## MATERIAL FOR THIS TASK:
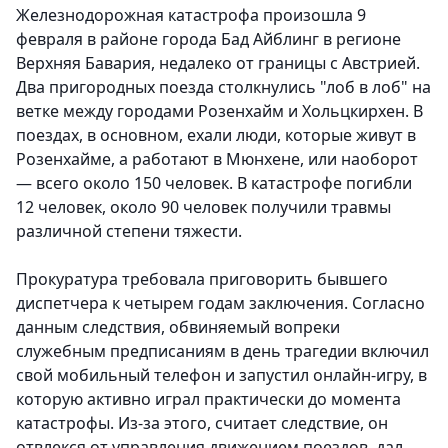
Железнодорожная катастрофа произошла 9
февраля в районе города Бад Айблинг в регионе
Верхняя Бавария, недалеко от границы с Австрией.
Два пригородных поезда столкнулись "лоб в лоб" на
ветке между городами Розенхайм и Хольцкирхен. В
поездах, в основном, ехали люди, которые живут в
Розенхайме, а работают в Мюнхене, или наоборот
— всего около 150 человек. В катастрофе погибли
12 человек, около 90 человек получили травмы
различной степени тяжести.
Прокуратура требовала приговорить бывшего
диспетчера к четырем годам заключения. Согласно
данным следствия, обвиняемый вопреки
служебным предписаниям в день трагедии включил
свой мобильный телефон и запустил онлайн-игру, в
которую активно играл практически до момента
катастрофы. Из-за этого, считает следствие, он
отвлекся от управления движением поездов, дал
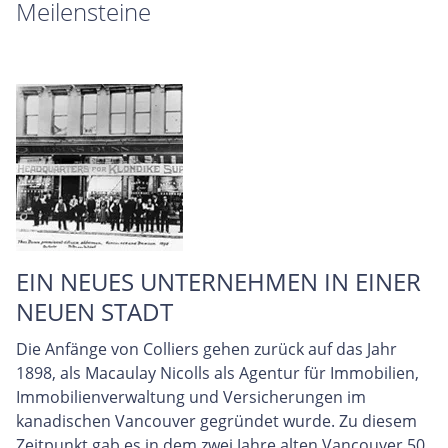
Meilensteine
EIN NEUES UNTERNEHMEN IN EINER
NEUEN STADT
Die Anfänge von Colliers gehen zurück auf das Jahr
1898, als Macaulay Nicolls als Agentur für Immobilien,
Immobilienverwaltung und Versicherungen im
kanadischen Vancouver gegründet wurde. Zu diesem
Zeitpunkt gab es in dem zwei Jahre alten Vancouver 50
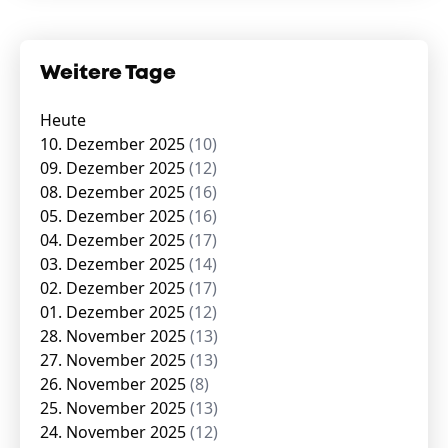
Weitere Tage
Heute
10. Dezember 2025
(10)
09. Dezember 2025
(12)
08. Dezember 2025
(16)
05. Dezember 2025
(16)
04. Dezember 2025
(17)
03. Dezember 2025
(14)
02. Dezember 2025
(17)
01. Dezember 2025
(12)
28. November 2025
(13)
27. November 2025
(13)
26. November 2025
(8)
25. November 2025
(13)
24. November 2025
(12)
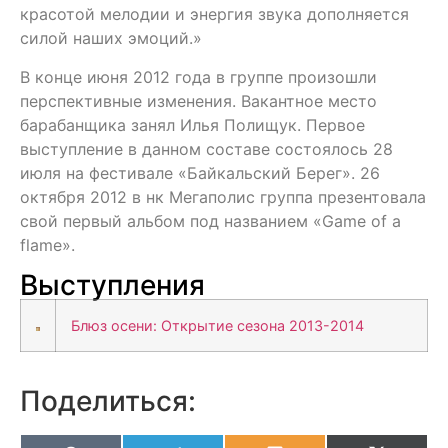
красотой мелодии и энергия звука дополняется
силой наших эмоций.»
В конце июня 2012 года в группе произошли
перспективные изменения. Вакантное место
барабанщика занял Илья Полищук. Первое
выступление в данном составе состоялось 28
июля на фестивале «Байкальский Берег». 26
октября 2012 в нк Мегаполис группа презентовала
свой первый альбом под названием «Game of a
flame».
Выступления
Блюз осени: Открытие сезона 2013-2014
Поделиться:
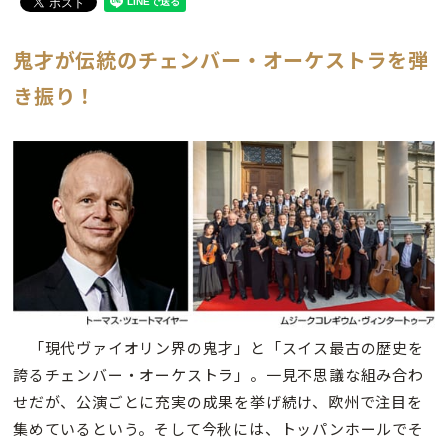
鬼才が伝統のチェンバー・オーケストラを弾
き振り！
「現代ヴァイオリン界の鬼才」と「スイス最古の歴史を
誇るチェンバー・オーケストラ」。一見不思議な組み合わ
せだが、公演ごとに充実の成果を挙げ続け、欧州で注目を
集めているという。そして今秋には、トッパンホールでそ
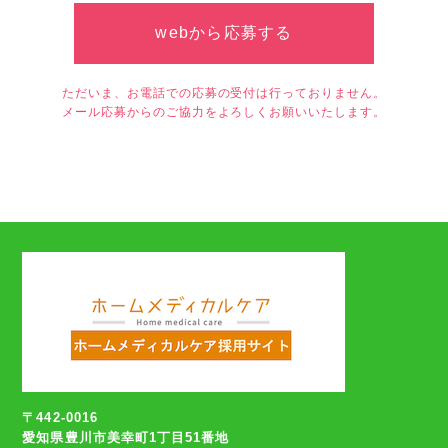
webから応募する
ただいま、お電話での応募の受付は行っておりません。
メール応募からのご協力をよろしくお願いいたします。
〒442-0016
愛知県豊川市美幸町1丁目51番地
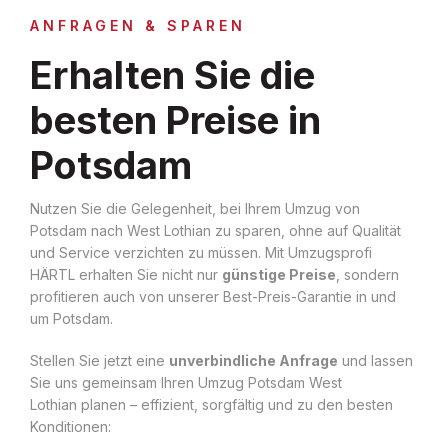
ANFRAGEN & SPAREN
Erhalten Sie die
besten Preise in
Potsdam
Nutzen Sie die Gelegenheit, bei Ihrem Umzug von
Potsdam nach West Lothian zu sparen, ohne auf Qualität
und Service verzichten zu müssen. Mit Umzugsprofi
HÄRTL erhalten Sie nicht nur
günstige Preise
, sondern
profitieren auch von unserer Best-Preis-Garantie in und
um Potsdam.
Stellen Sie jetzt eine
unverbindliche Anfrage
und lassen
Sie uns gemeinsam Ihren Umzug Potsdam West
Lothian planen – effizient, sorgfältig und zu den besten
Konditionen:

## WHAT THIS TASK INVOLVES:
Your task is to write out, exactly, the line that contains "und Service verzichten" and each line after it to the end of the data, with no other lines.

## YOUR RESPONSE:
und Service verzichten zu müssen. Mit Umzugsprofi
HÄRTL erhalten Sie nicht nur
günstige Preise
, sondern
profitieren auch von unserer Best-Preis-Garantie in und
um Potsdam.
Stellen Sie jetzt eine
unverbindliche Anfrage
und lassen
Sie uns gemeinsam Ihren Umzug Potsdam West
Lothian planen – effizient, sorgfältig und zu den besten
Konditionen:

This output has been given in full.